We have and will continue to work with several organizations, we are working with Beep Beep Books, It Matters, GlobeDrop, Empowering the Philippines, just to mention a few. Nobody can save the world on their own, even Superman needed help from the Justice League.
Anyone can join our activities. Our events are posted publicly on Facebook. Just read the event details, and if you want to know more, you can message us directly on our Facebook page. We don’t have a strict criteria or qualifications. Just come with an open mind, a big heart and helping hands.
How has the journey been so far? What response have you received from people?
We receive an overwhelming amount of response from people. A lot of new volunteers come and join us for #FeedTheHungry Campaign and then they also bring new friends at succeeding events. Our numbers are growing and we are very grateful for that. But not only that, our volunteers really do work hard, they’re not just there to pose and take pictures, they sweat and toil, and smile and have fun through it all. We have the best volunteers ever.
And occasionally, we also receive inquiries from private organizations that want to donate or partner with us. We welcome these groups, and even individuals and their families, who wish to celebrate their birthday by sponsoring a feeding instead of having a lavish party just for their friends. We had a Dutch volunteer do just that last September. He celebrated his 30th birthday by feeding 1,217 children and adults in a depressed area in Mabolo.

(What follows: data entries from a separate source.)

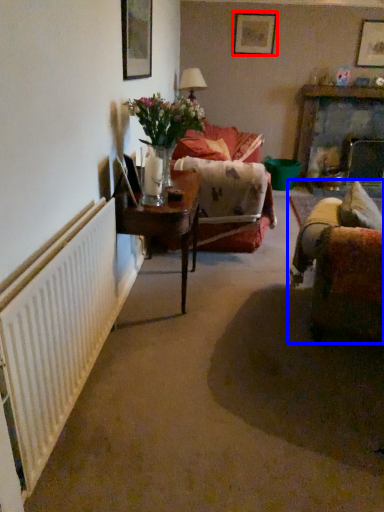 Question: Which of the following is the farthest to the observer, picture frame (highlighted by a red box) or studio couch (highlighted by a blue box)?

Choices:
 (A) picture frame
 (B) studio couch

Answer: (A) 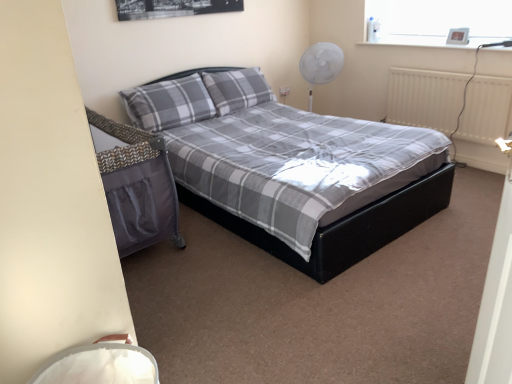 This screenshot has width=512, height=384. Find the location of `vacant space behind metallic digital clock at upper right`. vacant space behind metallic digital clock at upper right is located at coordinates (448, 44). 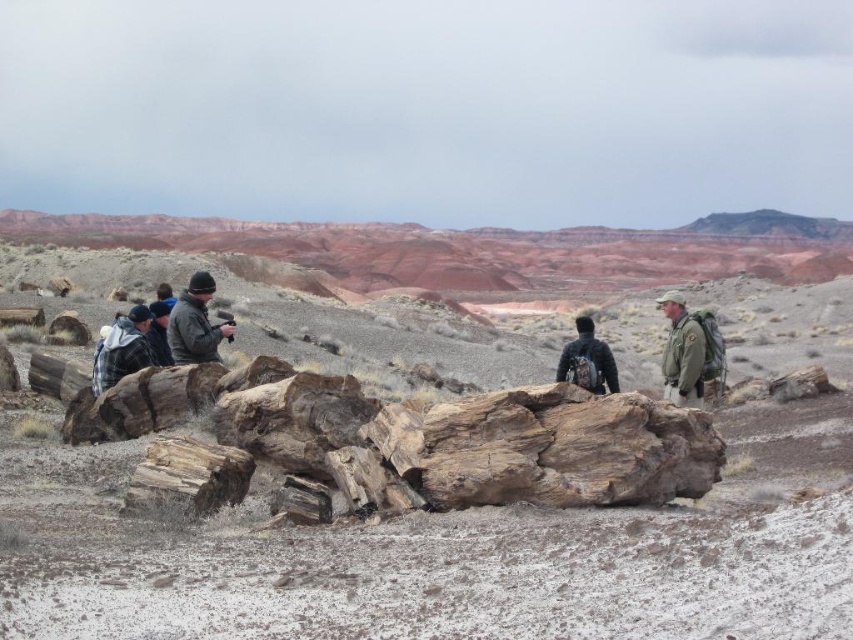 You are a hiker trying to navigate through the desert. You see the rusty wood log at center. Can you estimate its exact location in the scene?

The rusty wood log at center is located at point (405,442) in the scene.

You are an adventurer in the desert and need to decide which jacket to wear. The dark gray wool jacket at center is above the plaid fabric jacket at left. Which jacket is positioned higher in the image?

The dark gray wool jacket at center is positioned higher in the image than the plaid fabric jacket at left.

You are a hiker carrying a plaid fabric jacket at left. You want to place it on the weathered wood at center. Will the jacket fit entirely on the wood?

The weathered wood at center might be wider than plaid fabric jacket at left, so there is a possibility that the jacket will fit entirely on the wood. However, since the exact dimensions are uncertain, it is advisable to check the actual size before placing the jacket. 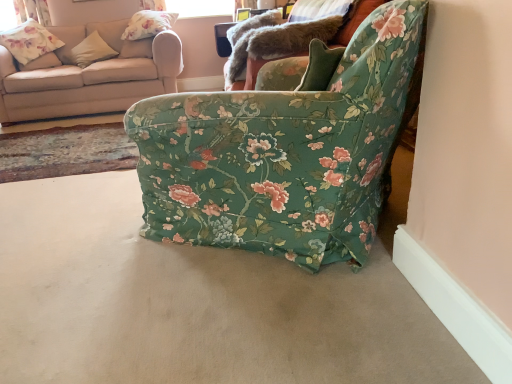 Image resolution: width=512 pixels, height=384 pixels. Identify the location of empty space that is ontop of beige carpet at lower center (from a real-world perspective). (221, 337). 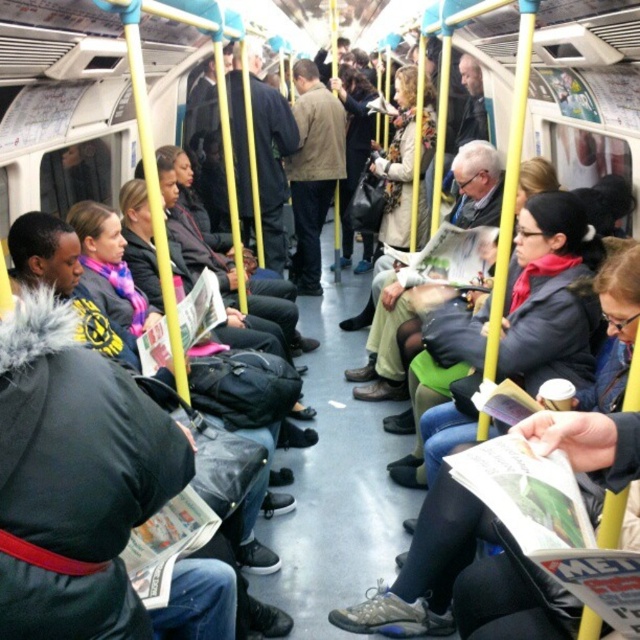 Looking at this image, you are a passenger on a crowded subway train and want to place your bag between the brown leather jacket at center and the dark blue jacket at center. The bag measures 20 inches in length. Will there be enough space between the two jackets to fit your bag?

The brown leather jacket at center is 23.38 inches away from the dark blue jacket at center. Since the bag is 20 inches long, there is sufficient space to fit it between them. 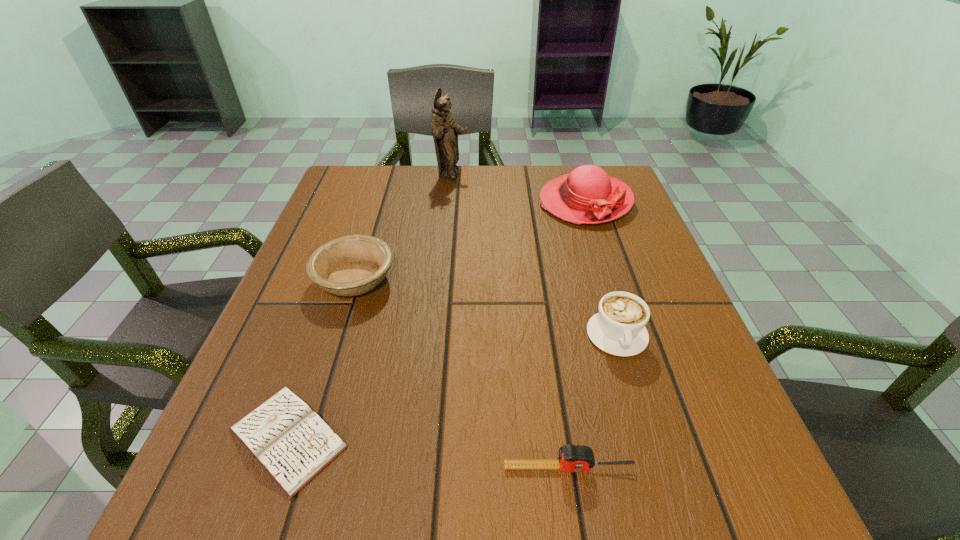 Find the location of a particular element. The image size is (960, 540). free space at the far right corner of the desktop is located at coordinates (635, 210).

Where is `vacant point located between the shortest object and the tape measure`? The height and width of the screenshot is (540, 960). vacant point located between the shortest object and the tape measure is located at coordinates (428, 452).

Image resolution: width=960 pixels, height=540 pixels. Identify the location of free space between the shortest object and the tape measure. (428, 452).

Identify the location of free spot between the second tallest object and the diary. (437, 319).

The height and width of the screenshot is (540, 960). Identify the location of free space between the fifth tallest object and the third tallest object. coord(593,401).

The height and width of the screenshot is (540, 960). Find the location of `vacant area that lies between the diary and the tape measure`. vacant area that lies between the diary and the tape measure is located at coordinates (428, 452).

Find the location of `free spot between the fifth tallest object and the fourth object from right to left`. free spot between the fifth tallest object and the fourth object from right to left is located at coordinates (510, 321).

Image resolution: width=960 pixels, height=540 pixels. Find the location of `vacant space that's between the cappuccino and the hat`. vacant space that's between the cappuccino and the hat is located at coordinates (601, 268).

This screenshot has width=960, height=540. Find the location of `free space that is in between the fifth tallest object and the shortest object`. free space that is in between the fifth tallest object and the shortest object is located at coordinates (428, 452).

Identify the location of vacant region between the fifth tallest object and the figurine. Image resolution: width=960 pixels, height=540 pixels. (510, 321). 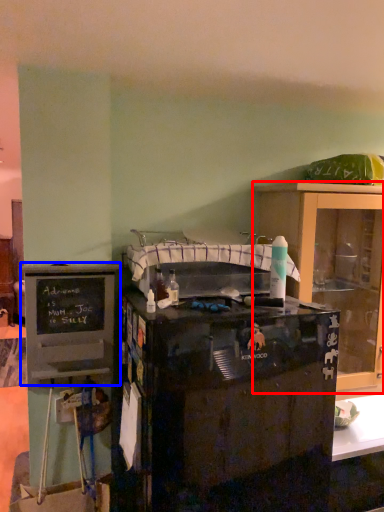 Question: Among these objects, which one is farthest to the camera, cabinetry (highlighted by a red box) or cabinetry (highlighted by a blue box)?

He said it was the best birthday ever.
Aside from social media posts, what measures do you take to influence other people, especially the youth, to take part in making a difference?
Social media is very effective in getting our message across, especially in this day and age when majority of the people are on various social media platforms. But given the opportunity, we also do interviews (like this one) and we recently guested in a radio station to talk about Volunteer in Cebu and our advocacies. There’s also word-of-mouth, we talk to our volunteers during events. They end up telling their families and friends about us and our events.
Define Volunteerism in one sentence
Volunteerism is about giving without asking for anything in return.
There’s a saying that goes “If not us, who? If not now, when?” Change begins in each one of us. If all we do is argue and analyze the situation, perhaps even look at it with jaded eyes, nothing will become of our world as it is now. We must not always look to the government or the private sector to make changes. There are some changes we can start within ourselves and then we can start helping the community.
For example, some people argue that feeding does not solve the problem that lies underneath – which are poverty, unemployment, illiteracy, corruption. We say “Yes!”, it doesn’t. But that doesn’t mean you shouldn’t feed them just because it won’t solve the underlying problem. Learning how to swim is the way to prevent drowning, but that doesn’t mean you shouldn’t throw a life jacket at them when they’re already about to drown, right? We will find ways to address all that, but baby steps, we’re just a baby organization after all. We just turned a year old!
These “small steps” might seem inconsequential but if you multiply them a hundredfold, you will see definite changes.